Mit kämpferischen und teils auch martialischen Botschaften ist die iranische Fußball-Nationalmannschaft bei ihrer Abreise ins WM‐Trainingslager in die Türkei verabschiedet worden. „Wir wollen, dass ihr mit Einsatz und Entschlossenheit die Würde Irans bei der WM repräsentiert, und dabei habt ihr unsere volle Rückendeckung“, sagte Präsident Massud Peseschkian laut Staatssender Irib beim Treffen mit Spielern und Trainerstab in Teheran.
Im Anschluss folgte eine große Verabschiedung auf dem Revolutionsplatz im Zentrum der Hauptstadt, die auch im Staatssender live übertragen wurde.
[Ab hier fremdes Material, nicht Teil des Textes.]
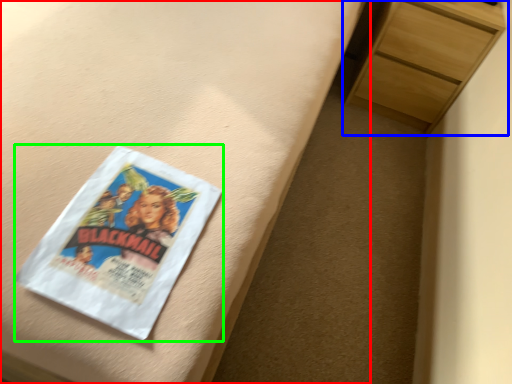 Question: Which object is positioned closest to bed frame (highlighted by a red box)? Select from chest of drawers (highlighted by a blue box) and paperback book (highlighted by a green box).

Choices:
 (A) chest of drawers
 (B) paperback book

Answer: (B) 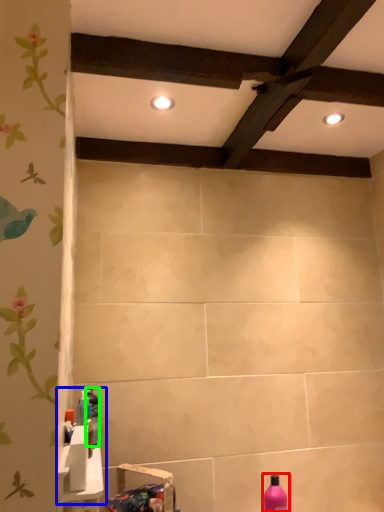 Question: Which is nearer to the bottle (highlighted by a red box)? sink (highlighted by a blue box) or bottle (highlighted by a green box).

Doch bei der staatlichen Zeremonie mit ausgewählten Fans ging es weniger um Fußball als um den Widerstand gegen den Kriegsgegner USA. Die derzeitige Waffenruhe in dem militärischen Konflikt gilt als fragil. „Bei der WM werdet ihr den Iran als Teil der Widerstandsfront und als Kriegshelden des Obersten Führers vertreten“, erklärte Verbandschef Mehdi Tadsch.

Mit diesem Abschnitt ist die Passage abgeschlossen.